Çinli teknoloji şirketi Oppo geçen yıl ağustos ayında Li-Fi teknolojisi ile çalışacak yeni akıllı telefonlar geliştireceğini açıkladı. Umutlu musunuz?
Bu haberi gördüğümde muhakkak çok mutlu oldum. Akıllı telefon sanayisinin bir inovasyonun önünü tıkayacak duvarlara karşı koştuğuna inanıyorum. Li-Fi, eşsiz bir temas metodu ve öbür türlü mümkün olmayan yeni kullanım durumları sağlamada nitekim büyük bir fark yaratabilir.
Bir bilim insanızınız. Strathclyde Üniversitesi geçen ekim ayında Li-Fi Araştırma ve Geliştirme Merkezi’ni sahiplenip bünyesine taşıdı. Tekrar de bir çok insanın aklında şu soru var. Profesör Haas’ın bu teknolojiden çıkarı ne? Para mı yoksa bir şeyi icat etme hırsı mı?
2004’te Li-Fi üzerinde çalışmaya başladığımda, VLC yani görünür ışık haberleşmesi/iletişimini daha süratli hale getirmek istemiştik. Bu maksada ulaşmak için sahip olduğum fikirlerden biri işe yaradı. Almanya, Bremen’deki Jacobs Üniversitesi’nde bir lisans projesinin modülü olarak bir kavram ispatı yaptık.
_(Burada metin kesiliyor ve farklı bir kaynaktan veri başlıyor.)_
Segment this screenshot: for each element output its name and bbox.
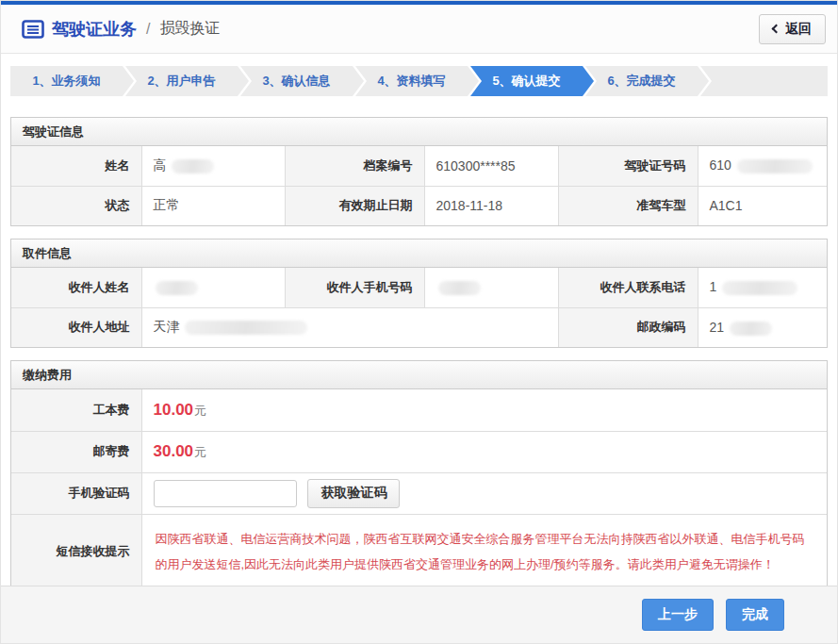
- postal-code-label: 邮政编码: [558, 307, 698, 347]
- table-row: 姓名 高 档案编号 610300****85 驾驶证号码 610: [11, 146, 827, 186]
- step-5-confirm-submit[interactable]: 5、确认提交: [470, 66, 583, 96]
- name-label: 姓名: [11, 146, 141, 186]
- table-row: 手机验证码 获取验证码: [11, 472, 827, 514]
- recipient-address-value: 天津: [141, 307, 558, 347]
- fees-title: 缴纳费用: [11, 361, 827, 389]
- table-row: 收件人姓名 收件人手机号码 收件人联系电话 1: [11, 268, 827, 307]
- footer-action-bar: 上一步 完成: [1, 586, 837, 643]
- cost-fee-amount: 10.00: [154, 401, 194, 419]
- recipient-phone-text: 1: [710, 279, 717, 294]
- sms-notice-cell: 因陕西省联通、电信运营商技术问题，陕西省互联网交通安全综合服务管理平台无法向持陕…: [141, 514, 827, 586]
- expiry-date-label: 有效期止日期: [285, 186, 424, 225]
- back-button-label: 返回: [785, 21, 812, 38]
- name-value: 高: [141, 146, 285, 186]
- redaction-blur: [156, 281, 198, 295]
- sms-code-label: 手机验证码: [11, 472, 141, 514]
- recipient-phone-label: 收件人联系电话: [558, 268, 698, 307]
- recipient-address-text: 天津: [154, 319, 180, 334]
- vehicle-class-value: A1C1: [698, 186, 827, 225]
- pickup-info-table: 收件人姓名 收件人手机号码 收件人联系电话 1 收件人地址: [11, 268, 827, 347]
- driver-license-service-page: 驾驶证业务 / 损毁换证 返回 1、业务须知 2、用户申告 3、确认信息 4、资…: [0, 0, 838, 644]
- file-number-text: 610300****85: [436, 158, 516, 173]
- redaction-blur: [722, 281, 797, 295]
- postage-fee-amount: 30.00: [154, 442, 194, 460]
- sms-code-input[interactable]: [154, 480, 297, 507]
- redaction-blur: [172, 159, 214, 173]
- redaction-blur: [185, 321, 307, 335]
- file-number-label: 档案编号: [285, 146, 424, 186]
- license-info-section: 驾驶证信息 姓名 高 档案编号 610300****85 驾驶证号: [10, 117, 828, 226]
- postal-code-text: 21: [710, 320, 725, 335]
- table-row: 工本费 10.00元: [11, 389, 827, 431]
- recipient-name-label: 收件人姓名: [11, 268, 141, 307]
- vehicle-class-text: A1C1: [710, 198, 743, 213]
- cost-fee-label: 工本费: [11, 389, 141, 431]
- previous-step-button[interactable]: 上一步: [642, 599, 714, 631]
- page-subtitle: 损毁换证: [159, 19, 220, 39]
- sms-notice-label: 短信接收提示: [11, 514, 141, 586]
- sms-code-cell: 获取验证码: [141, 472, 827, 514]
- expiry-date-value: 2018-11-18: [424, 186, 558, 225]
- postage-fee-unit: 元: [194, 445, 206, 459]
- get-sms-code-button[interactable]: 获取验证码: [307, 479, 400, 508]
- form-list-icon: [22, 20, 44, 39]
- license-info-title: 驾驶证信息: [11, 118, 827, 146]
- breadcrumb: 驾驶证业务 / 损毁换证: [22, 18, 220, 41]
- step-4-fill-data[interactable]: 4、资料填写: [355, 66, 468, 96]
- back-button[interactable]: 返回: [759, 14, 826, 44]
- redaction-blur: [730, 322, 772, 336]
- pickup-info-title: 取件信息: [11, 239, 827, 268]
- step-1-business-notice[interactable]: 1、业务须知: [10, 66, 123, 96]
- postage-fee-label: 邮寄费: [11, 431, 141, 472]
- fees-table: 工本费 10.00元 邮寄费 30.00元 手机验证码 获取验证码: [11, 389, 827, 586]
- license-number-label: 驾驶证号码: [558, 146, 698, 186]
- license-number-text: 610: [710, 157, 731, 173]
- table-row: 短信接收提示 因陕西省联通、电信运营商技术问题，陕西省互联网交通安全综合服务管理…: [11, 514, 827, 586]
- file-number-value: 610300****85: [424, 146, 558, 186]
- step-bar-filler: [700, 66, 828, 96]
- table-row: 邮寄费 30.00元: [11, 431, 827, 472]
- recipient-phone-value: 1: [698, 268, 827, 307]
- table-row: 收件人地址 天津 邮政编码 21: [11, 307, 827, 347]
- main-content: 驾驶证信息 姓名 高 档案编号 610300****85 驾驶证号: [1, 96, 837, 586]
- license-number-value: 610: [698, 146, 827, 186]
- fees-section: 缴纳费用 工本费 10.00元 邮寄费 30.00元 手机验证码: [10, 360, 828, 586]
- step-3-confirm-info[interactable]: 3、确认信息: [240, 66, 353, 96]
- recipient-mobile-label: 收件人手机号码: [285, 268, 424, 307]
- recipient-mobile-value: [424, 268, 558, 307]
- redaction-blur: [438, 281, 481, 295]
- step-6-finish-submit[interactable]: 6、完成提交: [585, 66, 698, 96]
- pickup-info-section: 取件信息 收件人姓名 收件人手机号码 收件人联系电话: [10, 239, 828, 348]
- page-title: 驾驶证业务: [52, 18, 137, 41]
- finish-button[interactable]: 完成: [726, 599, 784, 631]
- postage-fee-value: 30.00元: [141, 431, 827, 472]
- recipient-name-value: [141, 268, 285, 307]
- page-header: 驾驶证业务 / 损毁换证 返回: [1, 5, 837, 54]
- recipient-address-label: 收件人地址: [11, 307, 141, 347]
- redaction-blur: [737, 159, 813, 173]
- step-2-user-declaration[interactable]: 2、用户申告: [125, 66, 238, 96]
- step-wizard: 1、业务须知 2、用户申告 3、确认信息 4、资料填写 5、确认提交 6、完成提…: [10, 66, 828, 96]
- status-value: 正常: [141, 186, 285, 225]
- sms-notice-text: 因陕西省联通、电信运营商技术问题，陕西省互联网交通安全综合服务管理平台无法向持陕…: [154, 515, 816, 586]
- cost-fee-value: 10.00元: [141, 389, 827, 431]
- postal-code-value: 21: [698, 307, 827, 347]
- expiry-date-text: 2018-11-18: [436, 198, 503, 213]
- status-label: 状态: [11, 186, 141, 225]
- breadcrumb-separator: /: [146, 21, 150, 38]
- name-text: 高: [154, 157, 167, 173]
- status-text: 正常: [154, 197, 180, 212]
- license-info-table: 姓名 高 档案编号 610300****85 驾驶证号码 610: [11, 146, 827, 225]
- vehicle-class-label: 准驾车型: [558, 186, 698, 225]
- table-row: 状态 正常 有效期止日期 2018-11-18 准驾车型 A1C1: [11, 186, 827, 225]
- chevron-left-icon: [772, 25, 781, 34]
- cost-fee-unit: 元: [194, 404, 206, 418]
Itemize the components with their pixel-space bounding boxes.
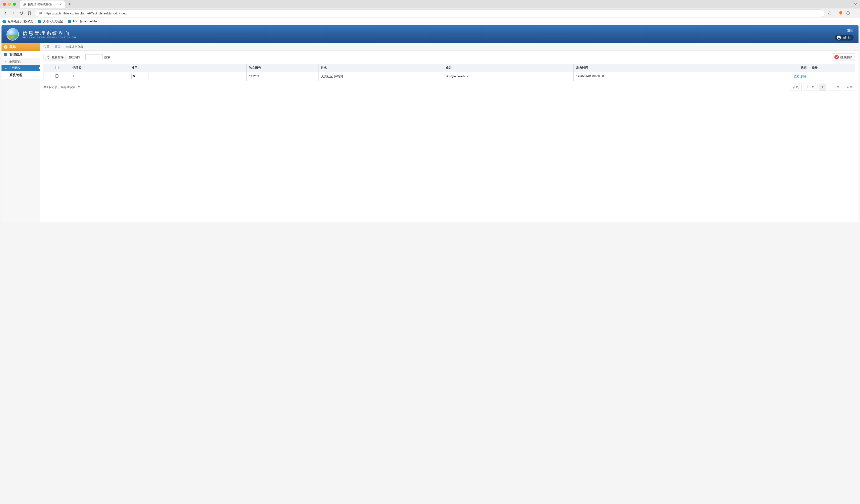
sort-input[interactable] xyxy=(131,74,149,79)
svg-rect-8 xyxy=(4,55,7,56)
logo-title: 信息管理系统界面 xyxy=(23,30,76,36)
url-input[interactable]: https://zzj.timibbs.cc/timibbs.net/?act=… xyxy=(35,10,825,17)
section-title[interactable]: 管理信息 xyxy=(1,51,40,58)
nav-back-button[interactable] xyxy=(3,11,8,16)
table-row: 1 112233 天美社区 源码网 TG @tianmeibbs 1970-01… xyxy=(44,72,855,81)
breadcrumb-home[interactable]: 首页 xyxy=(55,45,60,49)
svg-rect-10 xyxy=(4,75,7,75)
new-tab-button[interactable]: + xyxy=(67,2,72,7)
col-header-time: 发布时间 xyxy=(574,64,737,72)
bookmark-item[interactable]: 认准->天美社区 xyxy=(38,19,63,24)
globe-icon xyxy=(23,2,26,6)
shield-icon[interactable] xyxy=(838,11,843,16)
nav-forward-button[interactable] xyxy=(11,11,16,16)
cell-action xyxy=(809,72,855,81)
bookmark-item[interactable]: 程序搭建/开发/修复 xyxy=(2,19,33,24)
sidebar-item-submit[interactable]: 在线提交 xyxy=(1,65,40,71)
cell-time: 1970-01-01 08:00:00 xyxy=(574,72,737,81)
update-sort-button[interactable]: 更新排序 xyxy=(44,54,67,61)
page-first-button[interactable]: 首页 xyxy=(790,84,802,91)
toolbar: 更新排序 独立编号： 搜索 批量删除 xyxy=(40,51,859,64)
sidebar-item-label: 系统首页 xyxy=(9,59,21,64)
view-link[interactable]: 查看 xyxy=(794,75,800,78)
bookmark-button[interactable] xyxy=(27,11,32,16)
breadcrumb-current: 在线提交列表 xyxy=(66,45,83,49)
search-button[interactable]: 搜索 xyxy=(104,55,110,59)
sidebar-item-label: 在线提交 xyxy=(9,66,21,70)
col-header-sort: 排序 xyxy=(129,64,246,72)
breadcrumb-label: 位置： xyxy=(44,45,53,49)
bookmark-label: 程序搭建/开发/修复 xyxy=(8,19,33,24)
section-label: 管理信息 xyxy=(10,52,23,57)
chevron-down-icon[interactable] xyxy=(854,2,857,6)
extensions-icon[interactable] xyxy=(846,11,850,16)
cell-name1: 天美社区 源码网 xyxy=(318,72,443,81)
bulk-delete-label: 批量删除 xyxy=(840,55,852,59)
svg-rect-6 xyxy=(4,53,7,54)
col-header-status: 状态 xyxy=(737,64,809,72)
delete-icon xyxy=(834,55,839,59)
user-avatar-icon xyxy=(837,35,841,40)
search-group: 独立编号： 搜索 xyxy=(69,54,110,60)
bulk-delete-button[interactable]: 批量删除 xyxy=(832,53,855,61)
tab-strip: 信息管理系统界面 × + xyxy=(0,0,860,9)
table-wrap: 记录ID 排序 独立编号 姓名 姓名 发布时间 状态 操作 xyxy=(40,64,859,81)
select-all-checkbox[interactable] xyxy=(55,66,58,69)
url-text: https://zzj.timibbs.cc/timibbs.net/?act=… xyxy=(45,12,821,15)
table-footer: 共1条记录，当前显示第 1页 首页 上一页 1 下一页 末页 xyxy=(40,81,859,93)
cell-sort xyxy=(129,72,246,81)
svg-rect-3 xyxy=(41,13,42,14)
main: 位置： 首页 › 在线提交列表 更新排序 独立编号： 搜索 xyxy=(40,43,859,222)
logo-subtitle: INFORMATION MANAGEMENT SYSTEM GUI xyxy=(23,36,76,39)
share-icon[interactable] xyxy=(828,11,832,16)
page-prev-button[interactable]: 上一页 xyxy=(803,84,817,91)
logout-link[interactable]: 退出 xyxy=(847,28,854,33)
delete-link[interactable]: 删除 xyxy=(801,75,806,78)
section-title[interactable]: 系统管理 xyxy=(1,71,40,79)
site-settings-icon[interactable] xyxy=(39,11,43,15)
reload-button[interactable] xyxy=(19,11,24,16)
page-next-button[interactable]: 下一页 xyxy=(828,84,842,91)
svg-point-5 xyxy=(838,37,839,38)
bookmark-label: TG：@tianmeibbs xyxy=(73,19,97,24)
sidebar-section-system: 系统管理 xyxy=(1,71,40,79)
sidebar-item-home[interactable]: 系统首页 xyxy=(1,58,40,65)
window-minimize-button[interactable] xyxy=(8,3,11,6)
bookmark-favicon-icon xyxy=(68,20,71,24)
section-label: 系统管理 xyxy=(10,73,23,77)
col-header-name1: 姓名 xyxy=(318,64,443,72)
bookmark-item[interactable]: TG：@tianmeibbs xyxy=(68,19,97,24)
page-last-button[interactable]: 末页 xyxy=(844,84,855,91)
tab-close-icon[interactable]: × xyxy=(60,2,62,6)
svg-rect-7 xyxy=(4,54,7,55)
svg-rect-1 xyxy=(39,12,40,12)
menu-header[interactable]: 菜单 xyxy=(1,43,40,51)
browser-chrome: 信息管理系统界面 × + https://zzj.timibbs.cc/timi… xyxy=(0,0,860,25)
menu-icon[interactable] xyxy=(853,11,857,16)
record-count: 共1条记录，当前显示第 1页 xyxy=(44,85,81,89)
browser-tab[interactable]: 信息管理系统界面 × xyxy=(20,0,65,8)
sort-arrows-icon xyxy=(46,55,50,59)
code-input[interactable] xyxy=(85,54,103,60)
app: 信息管理系统界面 INFORMATION MANAGEMENT SYSTEM G… xyxy=(1,25,859,222)
app-header: 信息管理系统界面 INFORMATION MANAGEMENT SYSTEM G… xyxy=(1,25,859,43)
url-bar-actions: | xyxy=(828,11,857,16)
sidebar: 菜单 管理信息 系统首页 在线提交 xyxy=(1,43,40,222)
col-header-action: 操作 xyxy=(809,64,855,72)
cell-name2: TG @tianmeibbs xyxy=(443,72,574,81)
bookmark-label: 认准->天美社区 xyxy=(43,19,63,24)
bookmarks-bar: 程序搭建/开发/修复 认准->天美社区 TG：@tianmeibbs xyxy=(0,18,860,25)
caret-down-icon xyxy=(4,45,8,49)
username: admin xyxy=(842,36,850,39)
tab-title: 信息管理系统界面 xyxy=(28,2,58,6)
window-close-button[interactable] xyxy=(3,3,6,6)
window-maximize-button[interactable] xyxy=(13,3,16,6)
app-body: 菜单 管理信息 系统首页 在线提交 xyxy=(1,43,859,222)
user-menu[interactable]: admin xyxy=(835,34,854,41)
pagination: 首页 上一页 1 下一页 末页 xyxy=(790,84,855,91)
page-current-button[interactable]: 1 xyxy=(819,84,826,91)
separator: | xyxy=(835,12,836,15)
list-icon xyxy=(4,53,8,56)
update-sort-label: 更新排序 xyxy=(52,55,64,59)
row-checkbox[interactable] xyxy=(55,74,58,77)
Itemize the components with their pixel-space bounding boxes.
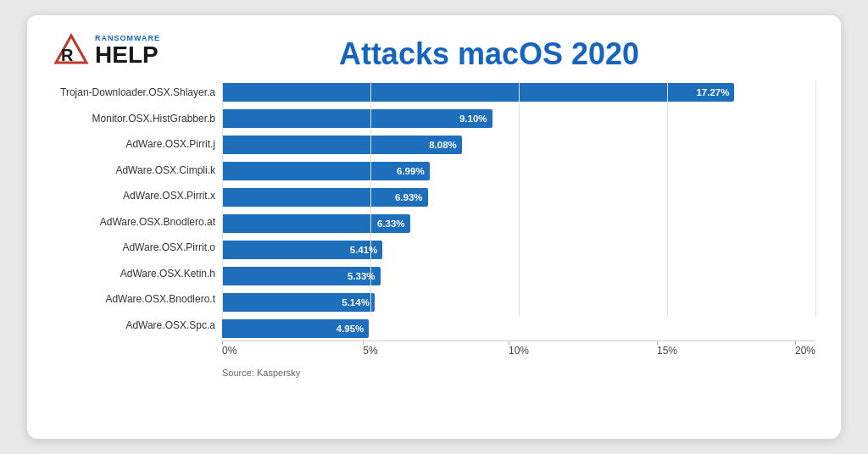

Tutkum yeni fikirler üzerinde çalışmak ve icat etmek. Çabuk sıkıldığım için klasik şeylere biraz ince ayar yaparak tekrar tekrar yapmayı sevmiyorum. Denediğimiz birçok fikir başarısız oldu, lakin yüksek süratli VLC yahut uzaysal modülasyon üzere kimileri işe yaradı. Şu anda dünyadaki birçok araştırma kümesi tarafından geliştirilen ve 5G denemelerinin bir kesimi olarak sanayi tarafından uygulanan yeni bir kablosuz iletim tekniğiyle uğraşıyoruz. İnovasyon ve yeni fikirlerle hareket ediyorum. Bir fikrin kıymeti, teknolojiyi benimseyen yahut kullanan her sıradan beşerle birlikte katlanarak artar. Bu yüzden muhakkak yenilik yapmaya yöneliyorum, lakin gerçek olan bu yenilikten kaç kişinin etkilendiği olsa gerek. Bu yüzden Li-Fi konusunda tutkuluyum ve 2012’de bunu herkese ulaştırmak için bir şirket kurdum.